Assuming a spherical accretion, we take for the inner radius of the accretion disk the expression (see Biryukov & Abolmasov 2021):

$$\begin{array}{c}\hfill r_{\mathrm{acc}}=\frac{1}{2}{\left(\frac{{\mu }^4}{2G{M}_0{\dot{m}}^2}\right)}^{1/7},\end{array}$$(10)

where μ is the stellar magnetic moment. The latest can be estimated with the formula ${\mu }^2=4\pi \frac{B^2{R}^6}{{\mu }_0}$, where B is the strength of the dipolar magnetic field at the equator. In this way, the previous equation can be recast as

$$\begin{array}{c}\hfill \begin{array}{cc}\hfill {\tau }_{\mathrm{align}}& =3.8\times {10}^6\mathrm{yr}{\left(\frac{P_0}{1\mathrm{ms}}\right)}^{-1}{\left(\frac{R}{10\mathrm{km}}\right)}^{8/7}{\left(\frac{M_0}{1.4M_{\odot }}\right)}^{4/7}\hfill \\ \hfill & {\left(\frac{\dot{m}}{{\dot{M}}_{\mathrm{Edd}}}\right)}^{-6/7}{\left(\frac{B}{{10}^6\mathrm{T}}\right)}^{-2/7},\hfill \end{array}\end{array}$$(11)

with Ṁ_Edd the Eddington accretion rate. To obtain this form, we assumed that $\frac{\dot{m}{\tau }_{\mathrm{align}}}{M_0}\ll 1$. Indeed, in a first approximation we can write $\dot{m}\approx \frac{\mathrm{\Delta }M}{{\tau }_{\mathrm{align}}}$, with ΔM the variation of mass of the pulsar, meaning that $\frac{\dot{m}{\tau }_{\mathrm{align}}}{M_0}\approx \frac{\mathrm{\Delta }M}{M_0}$. As explained in Tauris et al. (2017), the total mass accreted by the pulsar during its accretion phase represents only a small fraction of its total mass. Thus we can assume $\frac{\mathrm{\Delta }M}{M_0}\ll 1$. The expression (11) gives an estimate of the typical time needed to reach an alignment, which is of the order of 3.8  ×  10⁶ yr for typical pulsar binary parameters.
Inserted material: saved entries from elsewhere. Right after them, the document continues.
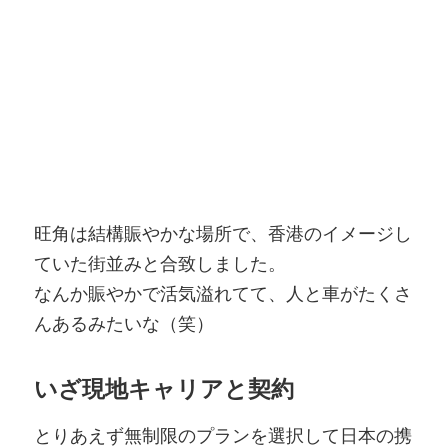
旺角は結構賑やかな場所で、香港のイメージし
ていた街並みと合致しました。
なんか賑やかで活気溢れてて、人と車がたくさ
んあるみたいな（笑）
いざ現地キャリアと契約
とりあえず無制限のプランを選択して日本の携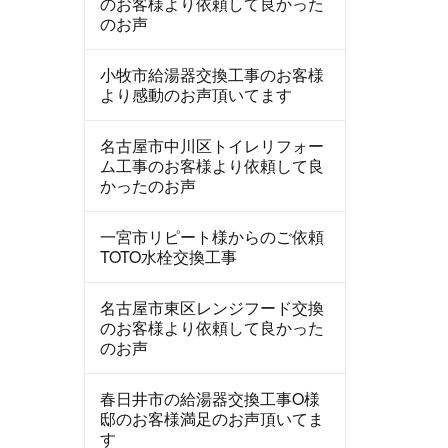
のお客様より依頼して良かった
のお声
小牧市給湯器交換工事のお客様
より感動のお声頂いてます
名古屋市中川区トイレリフォー
ム工事のお客様より依頼して良
かったのお声
一宮市リピート様からのご依頼
TOTO水栓交換工事
名古屋市東区レンジフード交換
のお客様より依頼して良かった
のお声
春日井市の給湯器交換工事O様
邸のお客様満足のお声頂いてま
す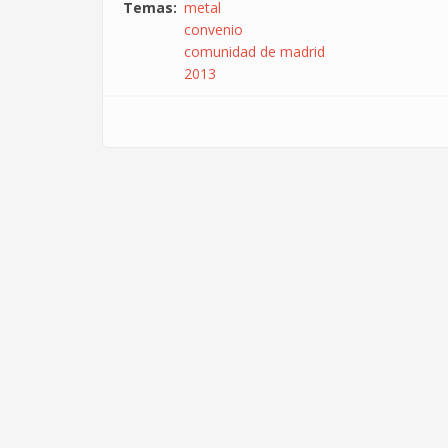
Temas
metal
convenio
comunidad de madrid
2013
In most cases, when the accretion phase starts, the period of the pulsar will be much larger than P = 1 ms as given in the former formula, meaning that the previous result rather corresponds to an upper limit of this alignment time. By taking a more realistic value for the initial period, that is P = 5 s, we now obtain a new value for the alignment time of the order of 1 kyr. An accretion rate well below the Eddington limit could also drastically increase the alignment timescale by a factor 10–100.

To assess whether a pulsar had enough time to reach alignment during the accretion phase, we need an estimate of the total duration of that phase. For that purpose, we simulated a population of millisecond pulsars (MSPs) born in binaries with main-sequence companions, modelling their evolution using the SEVN code (Spera & Mapelli 2017; Iorio et al. 2023) to track both stellar and binary processes. The spin and magnetic evolution of pulsars was treated following the prescription of Biryukov & Abolmasov (2021). To identify detectable systems, we applied a detection pipeline closely following Sautron et al. (2024), accounting for selection effects in both radio (at 1.4 GHz) and γ-ray bands, based on Fermi/LAT sensitivity. Full details of the simulation and detection methodology are presented in Sautron et al. (2026). One of the outcomes of the simulation, which involved 580 000 binaries and led to 519 detections (either in radio or γ-ray, or both) that matched the observations in the P−Ṗ diagram, with only 240 pulsars remaining in binaries, is plotted in Figure 8. This figure shows the number of pulsars left at the end of the simulation depending on the angle α between the rotation axis and the orbital angular momentum of the binary, indicated on the horizontal axis, and on the duration of the accretion phase, indicated on the vertical axis. For the large majority of pulsars, the duration of the accretion phase is about 10^8 − 9 yr, thus much larger than the orders of magnitude we found for the alignment time in the previous calculation. For this reason, we expect most of the pulsars to reach alignment during the accretion phase. Figure 8 also confirms that point, since almost all pulsars ended with an angle α situated between 0° and 10°, after an accretion regime of duration 10^8 − 9 yr. However, 20% of the simulated pulsars finished their accretion phase with a residual angle α superior to 10°. If we exclude the pulsars for which the misalignment we found most probably comes from some limitations of our γ-ray light curve model, it seems indeed possible that several MSPs are misaligned in our sample.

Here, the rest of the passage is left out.